Ion Ion Gabriel, Wildner Christian, Loukrezis Dimitrios, Koeppl Heinz, De Gersem Herbert
Centre for Computational Engineering, Technische Universität Darmstadt, Darmstadt, Germany.
Department of Electrical Engineering and Information Technology, Technische Universität Darmstadt, Darmstadt, Germany.
J Chem Phys. 2021 Jul 21;155(3):034102. doi: 10.1063/5.0045521.
In this work, we perform Bayesian inference tasks for the chemical master equation in the tensor-train format.

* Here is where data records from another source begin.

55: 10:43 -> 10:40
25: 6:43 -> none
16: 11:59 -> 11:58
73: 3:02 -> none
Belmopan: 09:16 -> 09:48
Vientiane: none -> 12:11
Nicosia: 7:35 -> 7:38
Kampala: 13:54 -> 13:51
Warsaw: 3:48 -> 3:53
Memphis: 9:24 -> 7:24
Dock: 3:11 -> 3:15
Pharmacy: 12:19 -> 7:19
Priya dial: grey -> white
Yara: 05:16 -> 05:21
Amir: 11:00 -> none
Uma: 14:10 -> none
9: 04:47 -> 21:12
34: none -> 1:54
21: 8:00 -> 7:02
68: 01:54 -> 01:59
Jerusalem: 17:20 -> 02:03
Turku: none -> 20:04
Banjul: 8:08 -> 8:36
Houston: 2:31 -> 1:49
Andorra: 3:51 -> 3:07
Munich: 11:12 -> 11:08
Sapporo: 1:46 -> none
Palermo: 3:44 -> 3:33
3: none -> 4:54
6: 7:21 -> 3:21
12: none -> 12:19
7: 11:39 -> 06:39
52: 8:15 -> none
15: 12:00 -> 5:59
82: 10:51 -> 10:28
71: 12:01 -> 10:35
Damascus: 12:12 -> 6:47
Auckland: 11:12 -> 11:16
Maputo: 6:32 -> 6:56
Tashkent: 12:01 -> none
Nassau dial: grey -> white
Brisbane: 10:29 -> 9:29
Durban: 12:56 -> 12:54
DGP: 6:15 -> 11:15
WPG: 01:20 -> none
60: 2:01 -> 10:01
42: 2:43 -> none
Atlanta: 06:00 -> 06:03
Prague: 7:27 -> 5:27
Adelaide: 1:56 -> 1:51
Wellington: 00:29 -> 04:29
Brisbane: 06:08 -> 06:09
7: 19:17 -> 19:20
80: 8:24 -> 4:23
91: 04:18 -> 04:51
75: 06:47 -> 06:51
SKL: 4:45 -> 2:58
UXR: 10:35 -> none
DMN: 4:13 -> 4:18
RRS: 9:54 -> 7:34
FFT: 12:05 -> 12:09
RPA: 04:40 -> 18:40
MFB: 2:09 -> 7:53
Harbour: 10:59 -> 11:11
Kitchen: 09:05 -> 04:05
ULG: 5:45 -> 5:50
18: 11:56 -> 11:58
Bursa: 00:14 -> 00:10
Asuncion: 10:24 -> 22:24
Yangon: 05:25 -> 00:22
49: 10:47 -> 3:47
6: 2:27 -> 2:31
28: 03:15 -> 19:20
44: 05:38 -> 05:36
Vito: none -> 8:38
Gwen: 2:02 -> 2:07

The tensor-train approximation has been proven to be very efficient in representing high-dimensional data arising from the explicit representation of the chemical master equation solution. An additional advantage of representing the probability mass function in the tensor-train format is that parametric dependency can be easily incorporated by introducing a tensor product basis expansion in the parameter space. Time is treated as an additional dimension of the tensor and a linear system is derived to solve the chemical master equation in time. We exemplify the tensor-train method by performing inference tasks such as smoothing and parameter inference using the tensor-train framework. A very high compression ratio is observed for storing the probability mass function of the solution. Since all linear algebra operations are performed in the tensor-train format, a significant reduction in the computational time is observed as well.
在这项工作中,我们对张量列车格式的化学主方程执行贝叶斯推理任务。张量列车近似已被证明在表示由化学主方程解的显式表示产生的高维数据方面非常有效。以张量列车格式表示概率质量函数的另一个优点是,可以通过在参数空间中引入张量积基展开来轻松纳入参数依赖性。时间被视为张量的一个额外维度,并导出一个线性系统来及时求解化学主方程。我们通过使用张量列车框架执行诸如平滑和参数推断等推理任务来举例说明张量列车方法。在存储解的概率质量函数时观察到非常高的压缩率。由于所有线性代数运算均以张量列车格式执行,因此计算时间也显著减少。